What Carrington saw was a San Francisco newspaper story of his encounter
with the Palace Hotel detective, an account of his famous dinner at the
St. Dunstan, some selections of his other college pranks, allusion to
the fact that he was a classmate of two San Franciscans, Messrs. Thorpe
and Culver, the whole illustrated with pictures of Carrington and
Presidio--the latter taken from the rogues' gallery. "Very pretty, very
pretty, indeed," murmured Carrington, his eyes lingering with thoughtful
pause on the picture of Presidio. "Could we not celebrate my fame in
some place of refreshment--the St. Dunstan, for instance?"
They knew of no St. Dunstan's.
"I foreboded it," sighed Carrington. He narrated his recent experience
with one James Wilkins, "who, I now opine, is Mr. Presidio. It's not
worth troubling the police about, but I'd give a pretty penny to see Mr.
Presidio again. Not to reprove him for the error of his ways, but to
discover the resemblance which has led to this winsome newspaper story."
The next day one of the officers told Carrington that he had learned
that Presidio and his wife, known to the police by a number of names,
had taken ship the afternoon before.
"I see," remarked Carrington. "He needed exactly my tip to move to new
fields. He worked me from the article in the paper, which he had seen
and I had not. Clever Presidio!"
* * * * *
When Tommy, the hall-boy, on the night of Mr. Holt's first Tenderloin
assignment, went to inform the police, Carrington, looking about the
apartment to discover the extent of his loss, found on a table a letter
superinscribed, "Before sending for the police, read this." He read:
"Dear Mr. Carrington: Since we met in Manila I have been to about every
country on top of the earth where a white man's show could be worked.

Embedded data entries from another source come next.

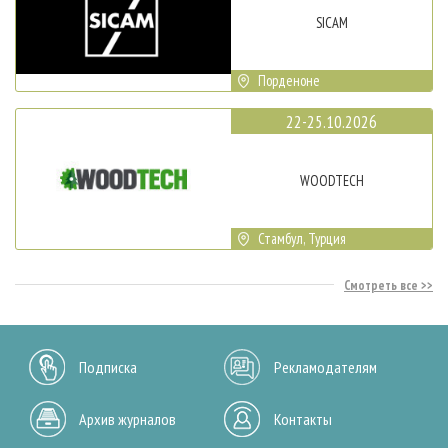
SICAM
Порденоне
22-25.10.2026
WOODTECH
Стамбул, Турция
Смотреть все
Подписка
Рекламодателям
Архив журналов
Контакты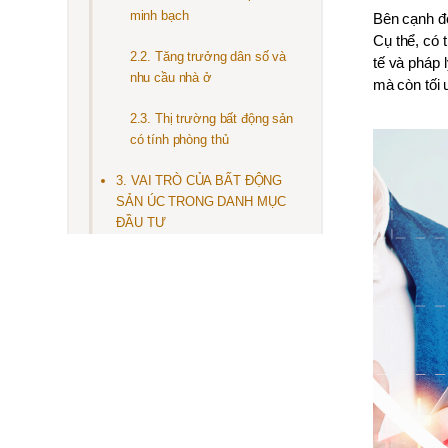
minh bạch
Bên cạnh đó
Cụ thể, có 
2.2. Tăng trưởng dân số và
tế và pháp 
nhu cầu nhà ở
mà còn tối 
2.3. Thị trường bất động sản
có tính phòng thủ
3. VAI TRÒ CỦA BẤT ĐỘNG
SẢN ÚC TRONG DANH MỤC
ĐẦU TƯ
4. LƯU Ý QUAN TRỌNG CHO
NHÀ ĐẦU TƯ VIỆT NAM
4.1. Rào cản pháp lý
4.2. Thuế và phí
4.3. Quản lý dòng tiền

It's been up and down, and down and up, the last turn being down. In
India I got some sleight-of-hand tricks which are new to this country;
but here we land, wife and me, broke. Nothing but our apparatus, which
we can't eat; and not able to use it, because we are shy on dress
clothes demanded by the houses where I could get engagements. In that
condition I happened to see you on the street, and thought to try a
touch; and would, but you might be sore over the little fun we had in
Manila. I heard in South Africa that you wouldn't let the army officers
start the police after me; and wife says that was as square a deal as
she ever heard of, and to try a touch. But I says we will make a forced
loan, and repay out of our salaries. We hocked our apparatus to get me a
suit of clothes which looked something like those you wear, and the rest
was easy: finding out Tommy's name and then conning him. I've taken some
clothes and jewelry, to make a front at the booking office, and some
cash. You should empty your pockets of loose cash: I found some in all
your clothes. Give me and wife a chance, and we will live straight after
this, and remit on instalment. You can get me pinched easy, for we'll be
playing the continuous circuit in a week; but wife says you won't
squeal, and I'll take chances. Yours, sincerely as always, Presidio."